Common osteoporosis medication reduces mortality risk in the elderly
New research has discovered that bisphosphonates, a medication commonly prescribed for osteoporosis, appears to reduce mortality rates among older adults.
A study published in the Journal of Clinical Endocrinology and Metabolism
found that the per-year mortality rate for bisphosphonate-taking individuals over age 60 was roughly five times lower than for those taking no medications.
The study's authors determined as much after evaluating the bone health of more than 2,000 participants in the Australian Dubbo Osteoporosis Epidemiology Study (DOES). Those studied all had osteoporosis and were taking bisphosphonates, hormone therapy, calcium and vitamin supplements or no treatment at all.
Bisphosphonates are a class of prescription drugs that treats osteoporosis by preventing the absorption of bone minerals by specialized cells, according to the University of Washington School of Medicine. Called osteoclasts, these cells naturally break down bone tissue as a complementary cell type, the osteoblasts, builds it up.

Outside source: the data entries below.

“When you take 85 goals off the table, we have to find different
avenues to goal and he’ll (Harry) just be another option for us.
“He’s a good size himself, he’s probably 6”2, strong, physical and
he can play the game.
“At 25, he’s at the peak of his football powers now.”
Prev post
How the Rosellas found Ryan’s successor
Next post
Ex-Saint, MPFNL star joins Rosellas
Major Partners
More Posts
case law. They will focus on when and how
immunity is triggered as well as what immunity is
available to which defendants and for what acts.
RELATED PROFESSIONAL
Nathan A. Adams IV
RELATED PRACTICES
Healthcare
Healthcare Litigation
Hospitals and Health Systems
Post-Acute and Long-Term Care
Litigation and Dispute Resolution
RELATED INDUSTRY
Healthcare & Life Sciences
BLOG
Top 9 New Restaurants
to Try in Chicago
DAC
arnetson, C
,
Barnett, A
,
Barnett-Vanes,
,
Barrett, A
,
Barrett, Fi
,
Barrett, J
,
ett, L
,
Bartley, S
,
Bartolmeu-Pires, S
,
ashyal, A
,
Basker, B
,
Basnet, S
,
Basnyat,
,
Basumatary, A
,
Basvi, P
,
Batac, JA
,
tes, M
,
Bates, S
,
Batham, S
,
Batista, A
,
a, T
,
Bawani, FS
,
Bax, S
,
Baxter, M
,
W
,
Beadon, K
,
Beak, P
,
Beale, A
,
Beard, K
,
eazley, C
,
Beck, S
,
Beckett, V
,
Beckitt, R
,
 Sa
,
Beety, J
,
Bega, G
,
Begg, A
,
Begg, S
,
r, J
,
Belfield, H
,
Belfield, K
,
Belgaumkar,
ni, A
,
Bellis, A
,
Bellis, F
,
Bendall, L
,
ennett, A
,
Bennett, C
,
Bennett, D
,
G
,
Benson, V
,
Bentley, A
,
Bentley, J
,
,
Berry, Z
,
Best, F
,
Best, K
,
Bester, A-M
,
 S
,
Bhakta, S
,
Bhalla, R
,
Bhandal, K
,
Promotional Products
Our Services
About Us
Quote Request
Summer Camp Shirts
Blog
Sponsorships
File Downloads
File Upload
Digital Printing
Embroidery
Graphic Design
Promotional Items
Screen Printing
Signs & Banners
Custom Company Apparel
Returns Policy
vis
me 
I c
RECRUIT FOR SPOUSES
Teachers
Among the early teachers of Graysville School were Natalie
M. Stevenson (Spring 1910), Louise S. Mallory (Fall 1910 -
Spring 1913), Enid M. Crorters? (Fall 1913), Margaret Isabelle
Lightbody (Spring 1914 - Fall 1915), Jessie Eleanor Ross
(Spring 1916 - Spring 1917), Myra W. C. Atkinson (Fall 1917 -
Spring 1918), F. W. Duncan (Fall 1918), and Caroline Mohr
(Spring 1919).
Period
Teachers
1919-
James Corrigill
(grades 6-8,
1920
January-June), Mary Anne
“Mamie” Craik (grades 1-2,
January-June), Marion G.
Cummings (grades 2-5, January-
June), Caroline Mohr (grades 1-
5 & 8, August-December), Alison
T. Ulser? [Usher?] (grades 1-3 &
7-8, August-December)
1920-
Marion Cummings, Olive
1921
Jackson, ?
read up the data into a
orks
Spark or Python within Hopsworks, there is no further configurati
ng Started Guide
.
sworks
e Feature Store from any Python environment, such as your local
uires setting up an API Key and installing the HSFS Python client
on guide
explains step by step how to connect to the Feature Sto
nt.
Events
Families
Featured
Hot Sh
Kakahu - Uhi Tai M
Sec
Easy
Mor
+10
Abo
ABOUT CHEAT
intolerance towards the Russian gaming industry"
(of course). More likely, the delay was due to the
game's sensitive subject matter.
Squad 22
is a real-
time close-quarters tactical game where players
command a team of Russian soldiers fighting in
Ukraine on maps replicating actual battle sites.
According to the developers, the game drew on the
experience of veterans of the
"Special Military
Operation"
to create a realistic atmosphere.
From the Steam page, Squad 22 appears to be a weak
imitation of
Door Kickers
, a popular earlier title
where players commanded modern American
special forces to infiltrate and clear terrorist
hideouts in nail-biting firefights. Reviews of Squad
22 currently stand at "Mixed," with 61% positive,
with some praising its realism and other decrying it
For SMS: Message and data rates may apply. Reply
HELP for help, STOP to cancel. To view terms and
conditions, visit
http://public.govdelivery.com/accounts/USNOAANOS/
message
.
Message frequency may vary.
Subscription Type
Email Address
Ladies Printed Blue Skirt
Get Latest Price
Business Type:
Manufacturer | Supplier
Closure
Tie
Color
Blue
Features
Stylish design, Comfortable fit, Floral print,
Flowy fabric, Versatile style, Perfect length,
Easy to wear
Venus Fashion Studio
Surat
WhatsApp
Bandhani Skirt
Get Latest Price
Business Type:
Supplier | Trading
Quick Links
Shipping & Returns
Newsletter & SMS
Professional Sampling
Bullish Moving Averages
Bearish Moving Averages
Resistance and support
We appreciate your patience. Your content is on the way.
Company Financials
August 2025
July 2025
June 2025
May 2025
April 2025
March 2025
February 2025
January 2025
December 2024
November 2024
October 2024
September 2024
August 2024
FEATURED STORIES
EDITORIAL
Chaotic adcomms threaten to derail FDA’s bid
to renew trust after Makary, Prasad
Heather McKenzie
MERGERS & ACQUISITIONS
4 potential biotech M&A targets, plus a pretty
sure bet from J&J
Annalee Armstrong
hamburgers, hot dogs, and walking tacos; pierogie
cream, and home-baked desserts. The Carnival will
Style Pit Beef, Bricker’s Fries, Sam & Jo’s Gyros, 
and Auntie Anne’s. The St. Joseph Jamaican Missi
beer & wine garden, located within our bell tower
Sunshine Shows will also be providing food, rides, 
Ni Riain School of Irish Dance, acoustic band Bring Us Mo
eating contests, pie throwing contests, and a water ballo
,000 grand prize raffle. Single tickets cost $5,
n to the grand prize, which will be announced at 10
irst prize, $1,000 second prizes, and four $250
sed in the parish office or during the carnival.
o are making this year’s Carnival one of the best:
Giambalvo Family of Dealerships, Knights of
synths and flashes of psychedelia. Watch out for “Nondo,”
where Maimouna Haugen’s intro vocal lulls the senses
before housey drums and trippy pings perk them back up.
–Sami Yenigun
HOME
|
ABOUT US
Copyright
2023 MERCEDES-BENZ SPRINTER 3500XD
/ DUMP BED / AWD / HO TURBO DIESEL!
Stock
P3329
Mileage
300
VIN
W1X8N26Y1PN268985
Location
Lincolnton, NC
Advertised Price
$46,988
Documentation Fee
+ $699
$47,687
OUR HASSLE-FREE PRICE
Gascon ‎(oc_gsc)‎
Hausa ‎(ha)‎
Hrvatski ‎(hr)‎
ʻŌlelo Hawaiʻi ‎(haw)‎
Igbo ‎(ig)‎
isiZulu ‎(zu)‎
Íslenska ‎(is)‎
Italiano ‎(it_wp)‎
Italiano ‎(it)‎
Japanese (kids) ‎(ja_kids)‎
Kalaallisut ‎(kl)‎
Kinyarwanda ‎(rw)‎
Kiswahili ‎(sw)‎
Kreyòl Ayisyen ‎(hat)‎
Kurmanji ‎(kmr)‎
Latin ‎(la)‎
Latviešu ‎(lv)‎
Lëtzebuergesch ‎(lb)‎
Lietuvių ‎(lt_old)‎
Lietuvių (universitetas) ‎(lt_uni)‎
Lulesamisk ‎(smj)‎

In people with osteoporosis, osteoclasts outpace osteoblasts, leading to weakened and brittle bones. Bisphosphonates give osteoblasts a chance to increase bone density.
Scientists have known that bisphosphonates improve bone strength, but prior to the new study they were unsure what effect this medication had on the mortality rates of older individuals.
Taking into account the length of time that participants lived beyond the initial DOES checkup in 1989, the research team was able to determine that no treatment resulted in 3.46 deaths per 100 person-years (DPP) among women, and 4.3 DPP in men.
By contrast, women taking bisphosphonates had a mortality rate of 0.76 DPP, and men had a mortality rate of 0.99 DPP. Hormone therapy improved the mortality rate among women by almost as much, to 1.2 DPP.
The team noted that calcium and vitamin D therapy, which health experts still agree is essential, lowered the mortality rates only slightly - in women to 3.18 DPP, and in men to 3.13 DPP.
Researchers concluded that bisphosphonates may have an appreciable positive effect on the mortality rate of osteoporotic adults.
An estimated 44 million U.S. adults over the age of 50 have either osteoporosis or low bone mass, according to the National Osteoporosis Foundation.